Pour les besoins de cette enquête d’une génération sur une autre, il s’est lui aussi mué en détective. Au cours des trois années qu’il a consacrées à ce film, il a interrogé des policiers et également des personnes qui évoluent dans les milieux de la prostitution masculine.

«Sachant que ces aspects-là étaient bien documentés, j’ai pu me concentrer sur autre chose. Paradoxalement, cela m’a donné un peu de liberté.» Celle notamment de soigner le côté psychologique. Comme dans tout bon polar, sans d’ailleurs qu’il soit nécessaire de rebaptiser le genre.

Carole Wälti, swissinfo.ch

Origines. Frédéric Mermoud est né en 1969 à Sion.

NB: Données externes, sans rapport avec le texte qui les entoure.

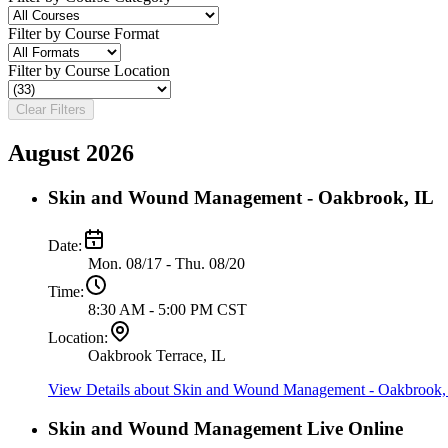
Filter by Course Format
Filter by Course Location
Clear Filters
August 2026
Skin and Wound Management - Oakbrook, IL
Date:
Mon. 08/17 - Thu. 08/20
Time:
8:30 AM - 5:00 PM CST
Location:
Oakbrook Terrace, IL
View Details
about Skin and Wound Management - Oakbrook,
Skin and Wound Management Live Online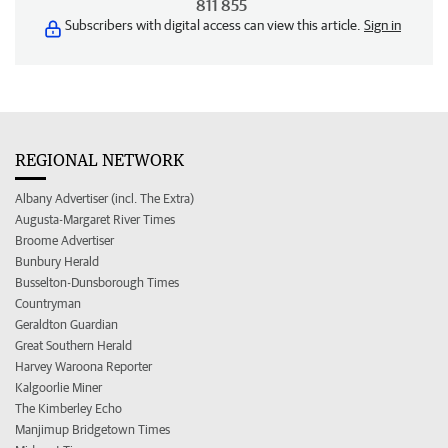
811 855
Subscribers with digital access can view this article.
Sign in
REGIONAL NETWORK
Albany Advertiser (incl. The Extra)
Augusta-Margaret River Times
Broome Advertiser
Bunbury Herald
Busselton-Dunsborough Times
Countryman
Geraldton Guardian
Great Southern Herald
Harvey Waroona Reporter
Kalgoorlie Miner
The Kimberley Echo
Manjimup Bridgetown Times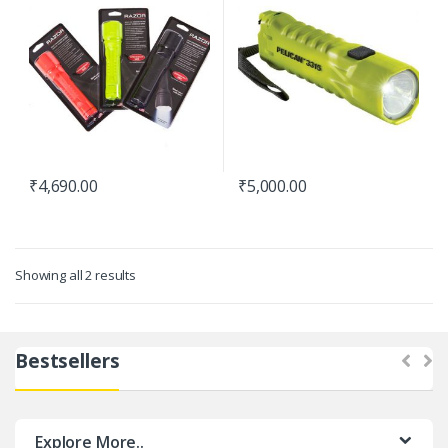
₹
4,690.00
₹
5,000.00
Showing all 2 results
Bestsellers
Explore More..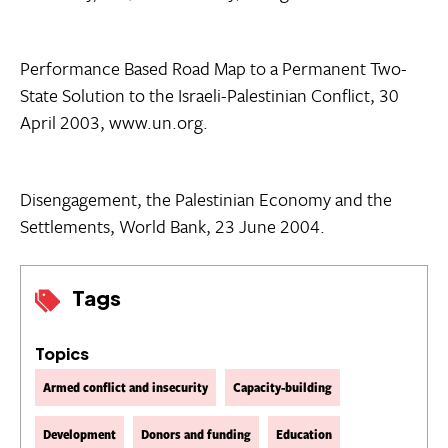
Performance Based Road Map to a Permanent Two-
State Solution to the Israeli-Palestinian Conflict, 30
April 2003, www.un.org.
Disengagement, the Palestinian Economy and the
Settlements, World Bank, 23 June 2004.
Tags
Topics
Armed conflict and insecurity
Capacity-building
Development
Donors and funding
Education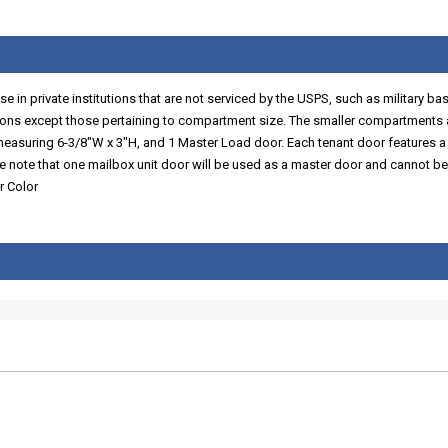
 in private institutions that are not serviced by the USPS, such as military ba
ns except those pertaining to compartment size. The smaller compartments a
 measuring 6-3/8"W x 3"H, and 1 Master Load door. Each tenant door features a
se note that one mailbox unit door will be used as a master door and cannot be
r Color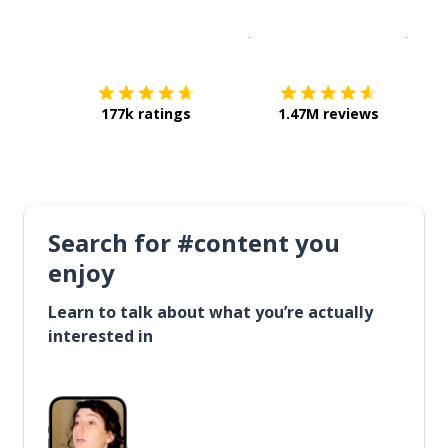
Download on the
App Sto
Get i
177k ratings
1.47M reviews
Search for #content you
enjoy
Learn to talk about what you’re actually
interested in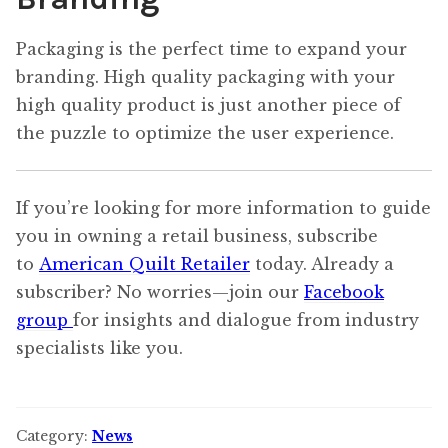
Packaging is the perfect time to expand your
branding. High quality packaging with your
high quality product is just another piece of
the puzzle to optimize the user experience.
If you’re looking for more information to guide
you in owning a retail business, subscribe
to
American Quilt Retailer
today. Already a
subscriber? No worries—join our
Facebook
group
for insights and dialogue from industry
specialists like you.
Category:
News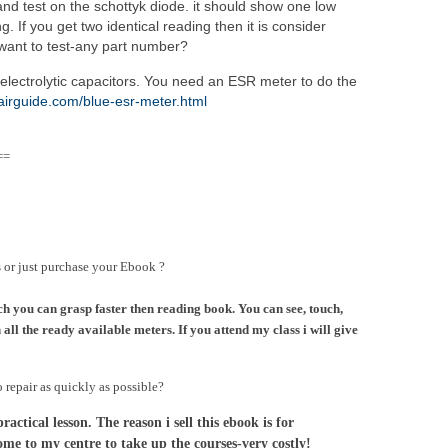
d test on the schottyk diode. it should show one low
. If you get two identical reading then it is consider
want to test-any part number?
electrolytic capacitors. You need an ESR meter to do the
pairguide.com/blue-esr-meter.html
==
s or just purchase your Ebook ?
ch you can grasp faster then reading book. You can see, touch,
all the ready available meters. If you attend my class i will give
o repair as quickly as possible?
ctical lesson. The reason i sell this ebook is for
ome to my centre to take up the courses-very costly!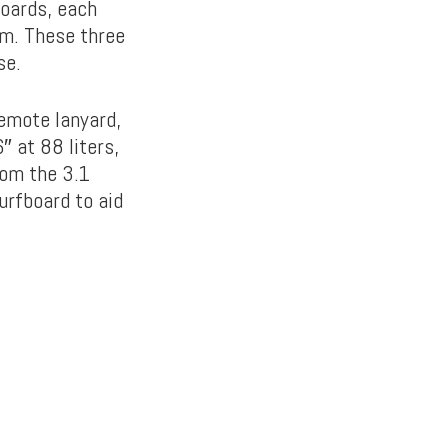
boards, each
em. These three
se.
remote lanyard,
 at 88 liters,
rom the 3.1
urfboard to aid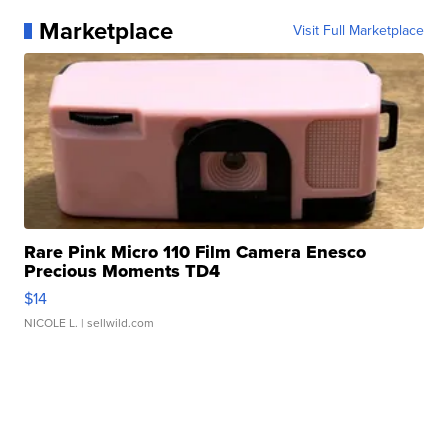
Marketplace
Visit Full Marketplace
Rare Pink Micro 110 Film Camera Enesco
Precious Moments TD4
$14
NICOLE L.
| sellwild.com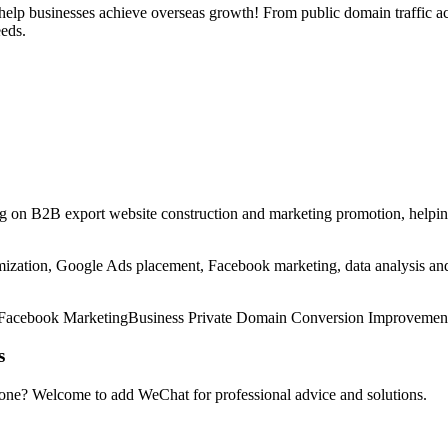
help businesses achieve overseas growth! From public domain traffic acq
eeds.
g on B2B export website construction and marketing promotion, helping
ization, Google Ads placement, Facebook marketing, data analysis and o
Facebook Marketing
Business Private Domain Conversion Improvemen
s
 one? Welcome to add WeChat for professional advice and solutions.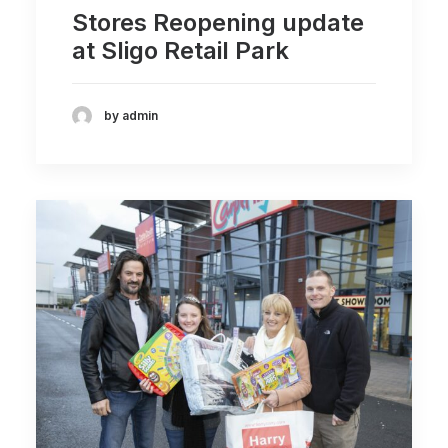
Stores Reopening update
at Sligo Retail Park
by admin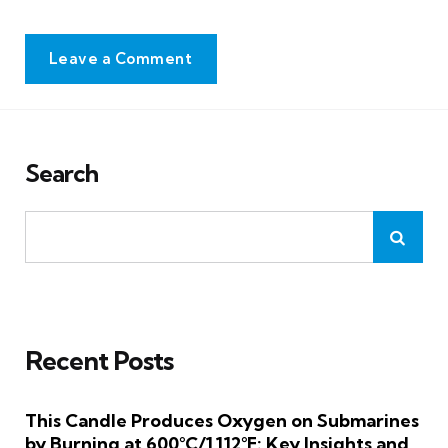
Leave a Comment
Search
Recent Posts
This Candle Produces Oxygen on Submarines
by Burning at 600°C/1,112°F: Key Insights and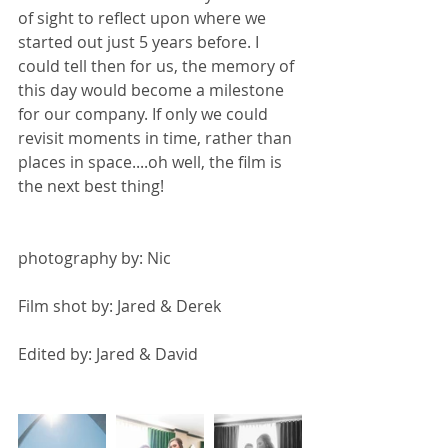
of sight to reflect upon where we 
started out just 5 years before. I 
could tell then for us, the memory of 
this day would become a milestone 
for our company. If only we could 
revisit moments in time, rather than 
places in space....oh well, the film is 
the next best thing!
photography by: Nic 
Film shot by: Jared & Derek 
Edited by: Jared & David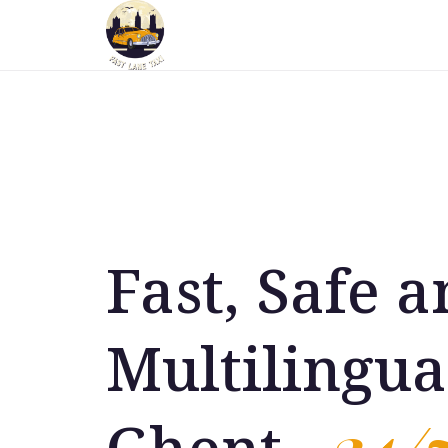
Fast, Safe 
Multilingua
24/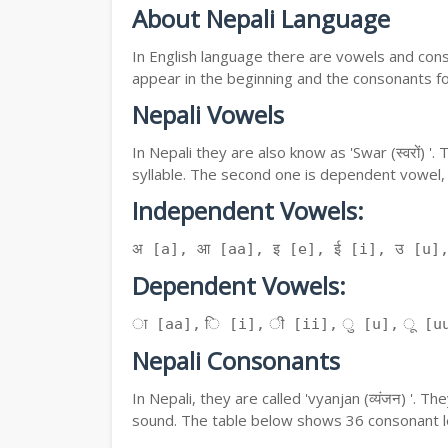
About Nepali Language
In English language there are vowels and conso
appear in the beginning and the consonants f
Nepali Vowels
In Nepali they are also know as 'Swar (स्वरों) 
syllable. The second one is dependent vowel,
Independent Vowels:
अ [a], आ [aa], इ [e], ई [i], उ [u]
Dependent Vowels:
ा [aa], ि [i], ी [ii], ु [u], ू [uu
Nepali Consonants
In Nepali, they are called 'vyanjan (व्यंजन) '.
sound. The table below shows 36 consonant le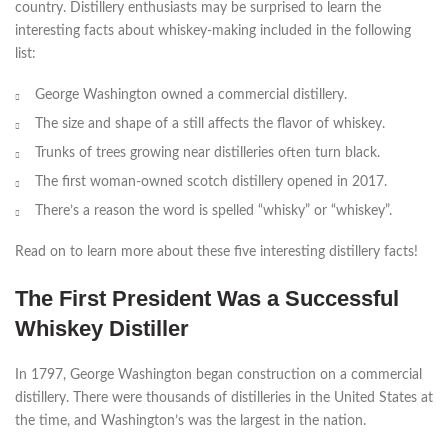
country. Distillery enthusiasts may be surprised to learn the
interesting facts about whiskey-making included in the following
list:
George Washington owned a commercial distillery.
The size and shape of a still affects the flavor of whiskey.
Trunks of trees growing near distilleries often turn black.
The first woman-owned scotch distillery opened in 2017.
There’s a reason the word is spelled “whisky” or “whiskey”.
Read on to learn more about these five interesting distillery facts!
The First President Was a Successful
Whiskey Distiller
In 1797, George Washington began construction on a commercial
distillery. There were thousands of distilleries in the United States at
the time, and Washington’s was the largest in the nation.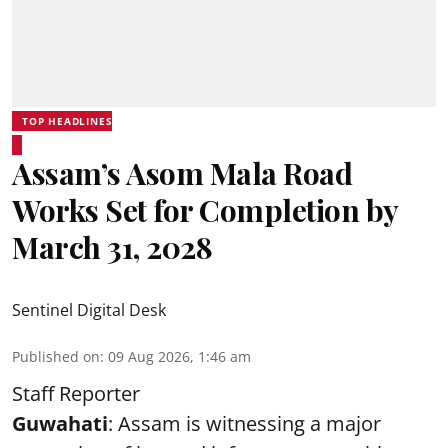
TOP HEADLINES
Assam’s Asom Mala Road
Works Set for Completion by
March 31, 2028
Sentinel Digital Desk
Published on
:
09 Aug 2026, 1:46 am
Staff Reporter
Guwahati
: Assam is witnessing a major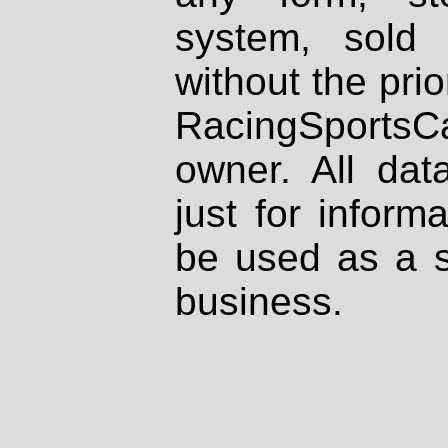
system, sold
without the prio
RacingSportsCa
owner. All dat
just for inform
be used as a s
business.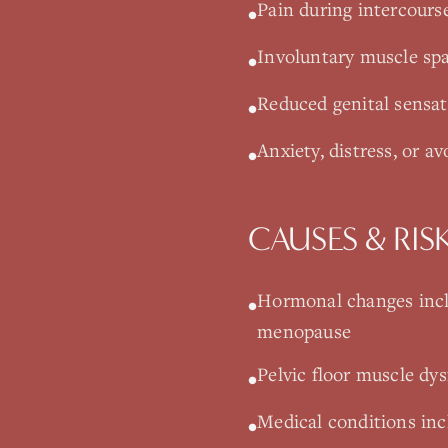
Pain during intercourse
•
Involuntary muscle sp
•
Reduced genital sensa
•
Anxiety, distress, or av
•
CAUSES & RIS
Hormonal changes incl
•
menopause
Pelvic floor muscle dys
•
Medical conditions incl
•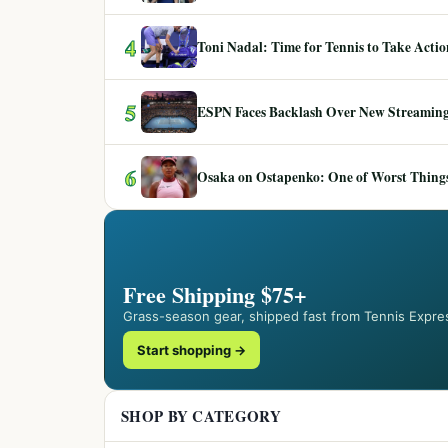
4
Toni Nadal: Time for Tennis to Take Act
5
ESPN Faces Backlash Over New Streaming
6
Osaka on Ostapenko: One of Worst Things
Free Shipping $75+
Grass-season gear, shipped fast from Tennis Expre
Start shopping →
SHOP BY CATEGORY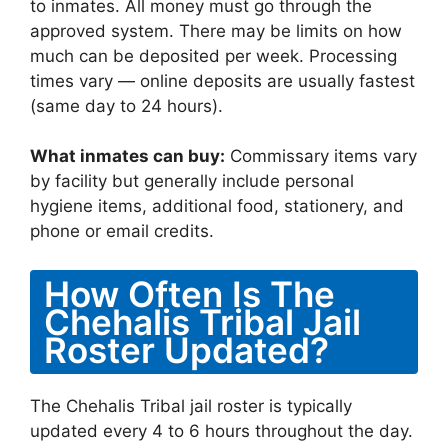
to inmates. All money must go through the
approved system. There may be limits on how
much can be deposited per week. Processing
times vary — online deposits are usually fastest
(same day to 24 hours).
What inmates can buy:
Commissary items vary
by facility but generally include personal
hygiene items, additional food, stationery, and
phone or email credits.
How Often Is The
Chehalis Tribal Jail
Roster Updated?
The Chehalis Tribal jail roster is typically
updated every 4 to 6 hours throughout the day.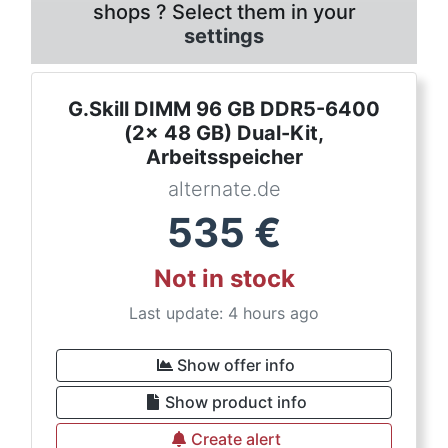
shops ? Select them in your
settings
G.Skill DIMM 96 GB DDR5-6400
(2x 48 GB) Dual-Kit,
Arbeitsspeicher
alternate.de
535
€
Not in stock
Last update: 4 hours ago
Show offer info
Show product info
Create alert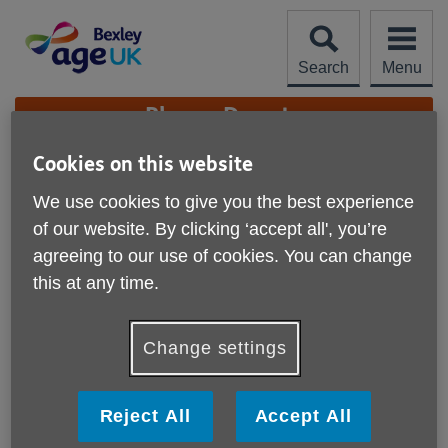
Skip
to
content
Search
Menu
Site
Please Donate
Navigation
Cookies on this website
Feedback, Compliments,
We use cookies to give you the best experience
and Complaints
More links
of our website. By clicking ‘accept all', you’re
agreeing to our use of cookies. You can change
this at any time.
Change settings
Reject All
Accept All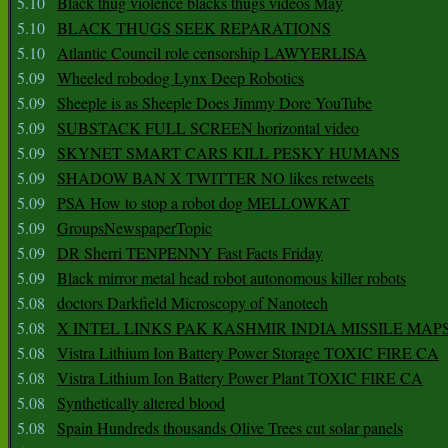
5.10
Black thug violence blacks thugs videos May
5.10
BLACK THUGS SEEK REPARATIONS
5.10
Atlantic Council role censorship LAWYERLISA
5.09
Wheeled robodog Lynx Deep Robotics
5.09
Sheeple is as Sheeple Does Jimmy Dore YouTube
5.09
SUBSTACK FULL SCREEN horizontal video
5.09
SKYNET SMART CARS KILL PESKY HUMANS
5.09
SHADOW BAN X TWITTER NO likes retweets
5.09
PSA How to stop a robot dog MELLOWKAT
5.09
GroupsNewspaperTopic
5.09
DR Sherri TENPENNY Fast Facts Friday
5.09
Black mirror metal head robot autonomous killer robots
5.08
doctors Darkfield Microscopy of Nanotech
5.08
X INTEL LINKS PAK KASHMIR INDIA MISSILE MAP
5.08
Vistra Lithium Ion Battery Power Storage TOXIC FIRE CA
5.08
Vistra Lithium Ion Battery Power Plant TOXIC FIRE CA
5.08
Synthetically altered blood
5.08
Spain Hundreds thousands Olive Trees cut solar panels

Etudes. Il passe sa maîtrise de lettres à l’Université de Genève en 1994.

Formation. Entre 1995-99, il poursuit des études à l’École Cantonale d’Art de Lausanne (ECAL) et y obtient un diplôme de réalisateur en audio-visuel. Il y enseigne aujourd’hui.

Distinction. En 2004, il reçoit le Prix du cinéma suisse du meilleur court-métrage pour L’Escalier.

Filmographie. Frédéric Mermoud compte jusqu’ici essentiellement des courts-métrages et des documentaires à son actif.

Outre Complices, d’autres réalisateurs helvétiques sont en compétition à Locarno.

Dans la section «Cinéastes du présent», Richard Dindo présente par exemple The Marsdreamers. Un documentaire consacré à ces Américains convaincus que l’être humain devra un jour ou l’autre aller fonder une nouvelle civilisation sur la planète Mars.

Dans la même catégorie, Ivul, de Andrew Kötting, avec Jean-Luc Bideau, raconte l’histoire d’un jeune garçon qui, banni par son excentrique de père, décide d’aller vivre sur le toit de la maison.

Dans la section «Ici et Ailleurs», Wolfgang Panzer présente Baba’s Song. Un long métrage de fiction qui raconte l’histoire d’un orphelin du Malawi qui va être remarqué par l’une des plus grandes stars de la musique de son pays.

Enfin sur le mode documentaire, Dirty Paradise (Au nom de l’or), signé Daniel Schweizer, traite de la catastrophe écologique et sanitaire qui menace les Indiens Wayana en Guyane française.